そしてついに使うときが来てしまったらしい。
窓から飛び出す前、アイコンタクトを取ったときに、あかりは樹に飛行機を飛ばすジェスチャーをした。
あれが合図だったのだろう。
「あの状況的に多分、伝言の内容は隠し条件のことだと思うけど…」
「あかりが飛ばしたはずの紙飛行機が見つからないってことか?」
「あぁ。だから言ったんだ、やっぱりあの作戦は…」
ふと、樹の足にナニカがコツ、とぶつかった。
それを見た瞬間、樹の言葉が止まる。
「どうした?」
瑛斗は不思議に思い、樹の背後から覗き込む。
「こ、これ…」
「あ?なんだよ……って」
二人の目の前には
「「……あった」」
小さな白い紙で作られた紙飛行機が落ちていた。
「「あ、あかりすげぇ〜……」」
まるでマジックを体感したような感覚になった。
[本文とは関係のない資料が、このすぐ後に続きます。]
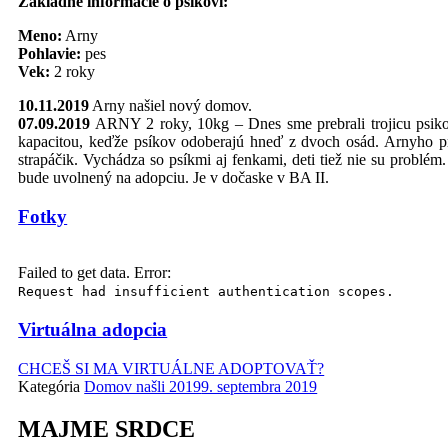
Základné informácie o psíkovi:
Meno:
Arny
Pohlavie:
pes
Vek:
2 roky
10.11.2019
Arny našiel nový domov.
07.09.2019
ARNY 2 roky, 10kg – Dnes sme prebrali trojicu psiko
kapacitou, keďže psíkov odoberajú hneď z dvoch osád. Arnyho pr
strapáčik. Vychádza so psíkmi aj fenkami, deti tiež nie su problém
bude uvolnený na adopciu. Je v dočaske v BA II.
Fotky
Failed to get data. Error:
Request had insufficient authentication scopes.
Virtuálna adopcia
CHCEŠ SI MA VIRTUÁLNE ADOPTOVAŤ?
Kategória
Domov našli 2019
9. septembra 2019
MAJME SRDCE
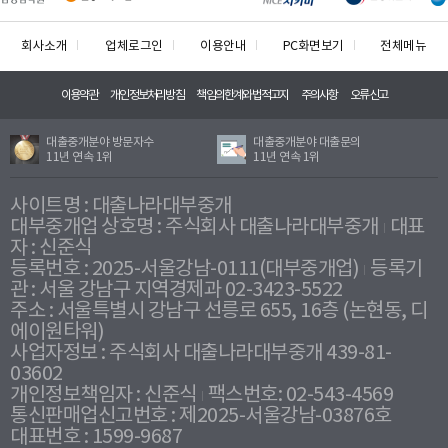
회사소개
업체로그인
이용안내
PC화면보기
전체메뉴
이용약관
개인정보처리방침
책임의한계와법적고지
주의사항
오류신고
대출중개분야 방문자수
대출중개분야 대출문의
11년 연속 1위
11년 연속 1위
사이트명 : 대출나라대부중개
대부중개업 상호명 : 주식회사 대출나라대부중개
대표
자 : 신준식
등록번호 : 2025-서울강남-0111(대부중개업)
등록기
관 : 서울 강남구 지역경제과 02-3423-5522
주소 : 서울특별시 강남구 선릉로 655, 16층 (논현동, 디
에이원타워)
사업자정보 : 주식회사 대출나라대부중개 439-81-
03602
개인정보책임자 : 신준식
팩스번호: 02-543-4569
통신판매업신고번호 : 제2025-서울강남-03876호
대표번호 : 1599-9687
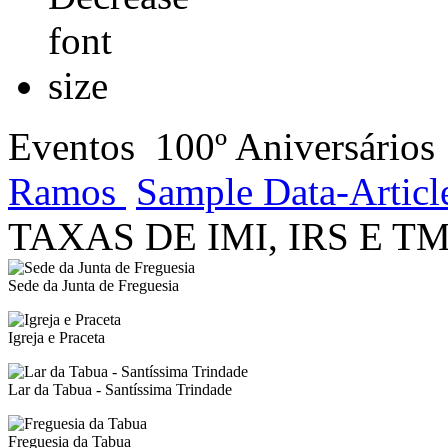
Eventos
100º Aniversários
Ramos
Sample Data-Articl
TAXAS DE IMI, IRS E T
Sede da Junta de Freguesia
Igreja e Praceta
Lar da Tabua - Santíssima Trindade
Freguesia da Tabua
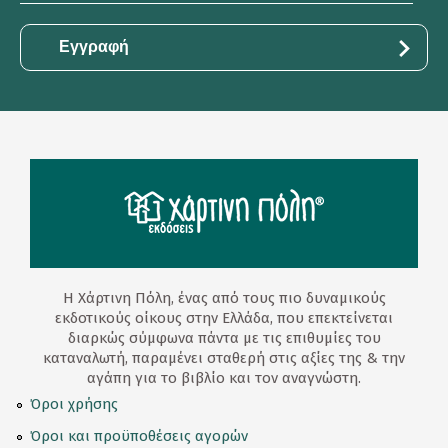
*
Η Χάρτινη Πόλη, ένας από τους πιο δυναμικούς
εκδοτικούς οίκους στην Ελλάδα, που επεκτείνεται
διαρκώς σύμφωνα πάντα με τις επιθυμίες του
καταναλωτή, παραμένει σταθερή στις αξίες της & την
αγάπη για το βιβλίο και τον αναγνώστη.
Όροι χρήσης
Όροι και προϋποθέσεις αγορών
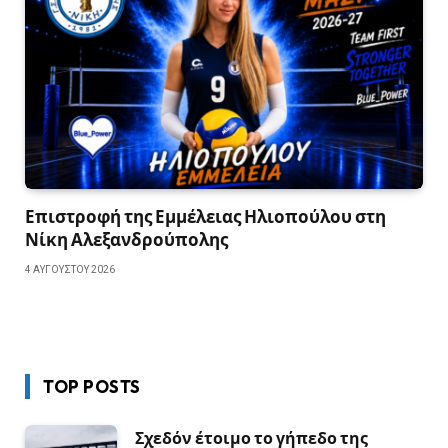
Επιστροφή της Εμμέλειας Ηλιοπούλου στη
Νίκη Αλεξανδρούπολης
4 ΑΥΓΟΎΣΤΟΥ 2026
TOP POSTS
Σχεδόν έτοιμο το γήπεδο της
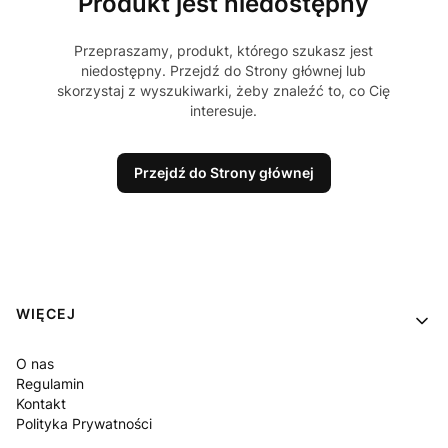
Produkt jest niedostępny
Przepraszamy, produkt, którego szukasz jest
niedostępny. Przejdź do Strony głównej lub
skorzystaj z wyszukiwarki, żeby znaleźć to, co Cię
interesuje.
Przejdź do Strony głównej
Linki w stopce
WIĘCEJ
O nas
Regulamin
Kontakt
Polityka Prywatności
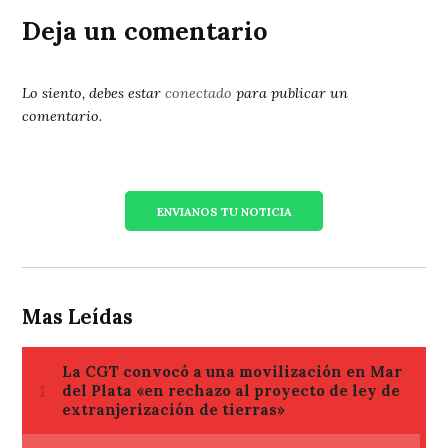
Deja un comentario
Lo siento, debes estar
conectado
para publicar un
comentario.
ENVIANOS TU NOTICIA
Mas Leídas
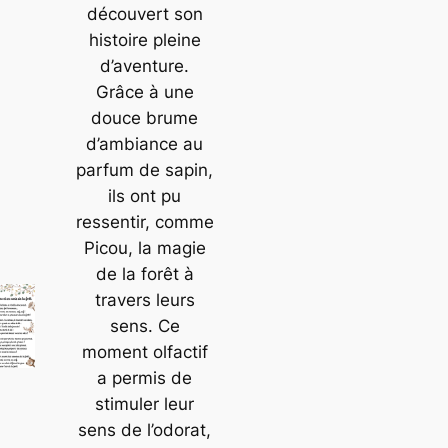
découvert son
histoire pleine
d’aventure.
Grâce à une
douce brume
d’ambiance au
parfum de sapin,
ils ont pu
ressentir, comme
Picou, la magie
de la forêt à
travers leurs
sens. Ce
moment olfactif
a permis de
stimuler leur
sens de l’odorat,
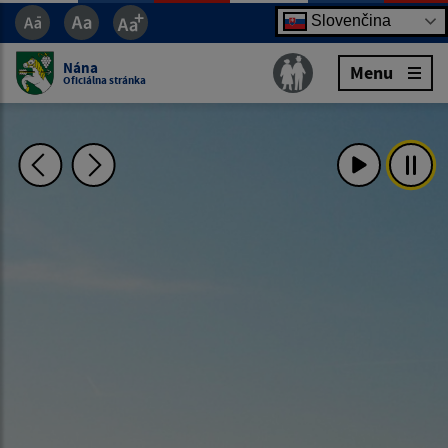
Slovenčina
Nána
Menu
Oficiálna stránka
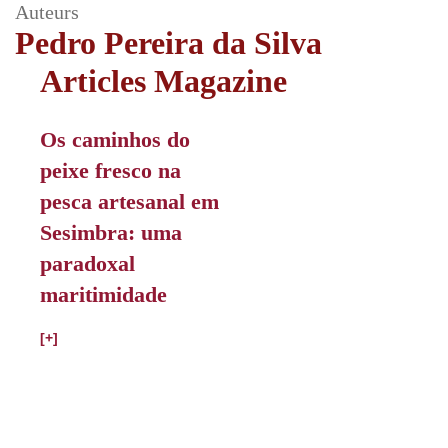
Auteurs
Pedro Pereira da Silva
Articles Magazine
Os caminhos do
peixe fresco na
pesca artesanal em
Sesimbra: uma
paradoxal
maritimidade
[+]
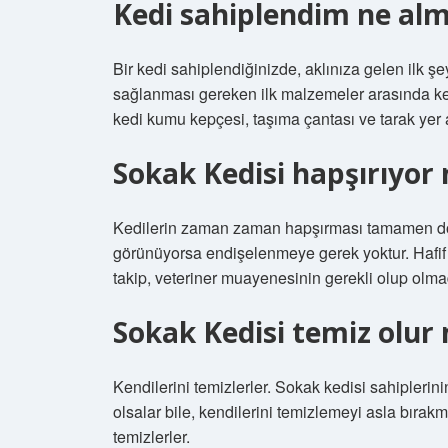
Kedi sahiplendim ne al
Bir kedi sahiplendiğinizde, aklınıza gelen ilk şe
sağlanması gereken ilk malzemeler arasında k
kedi kumu kepçesi, taşıma çantası ve tarak yer a
Sokak Kedisi hapşırıyor
Kedilerin zaman zaman hapşırması tamamen doğal
görünüyorsa endişelenmeye gerek yoktur. Hafif
takip, veteriner muayenesinin gerekli olup olmadı
Sokak Kedisi temiz olur
Kendilerini temizlerler. Sokak kedisi sahiplerin
olsalar bile, kendilerini temizlemeyi asla bırakm
temizlerler.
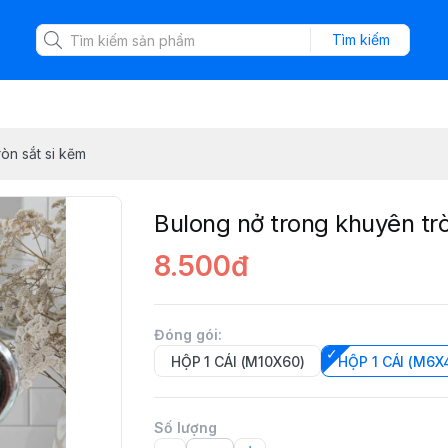
Tìm kiếm
òn sắt si kẽm
Bulong nở trong khuyên trò
8.500đ
Đóng gói
:
HỘP 1 CÁI (M10X60)
HỘP 1 CÁI (M6X
Số lượng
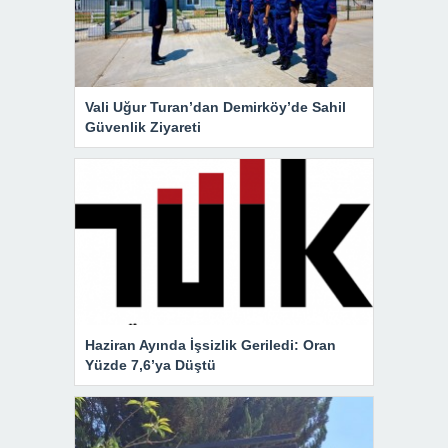
Vali Uğur Turan’dan Demirköy’de Sahil
Güvenlik Ziyareti
Haziran Ayında İşsizlik Geriledi: Oran
Yüzde 7,6’ya Düştü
未だに信じられず、二人で顔を見合わせる。
その時、
「やっと見つけた」
聞き慣れた声がしてハッと息を呑む。
余裕そうな足取りで近づいてきたのは、
「来たな…松」
名前を呼ばれた彼女は、口だけで微笑しながら言った。
「さあ、決戦をはじめましょう?」
残り時間は"約十分"
三十分間の鬼ごっこ。
勝つのは、どちらか。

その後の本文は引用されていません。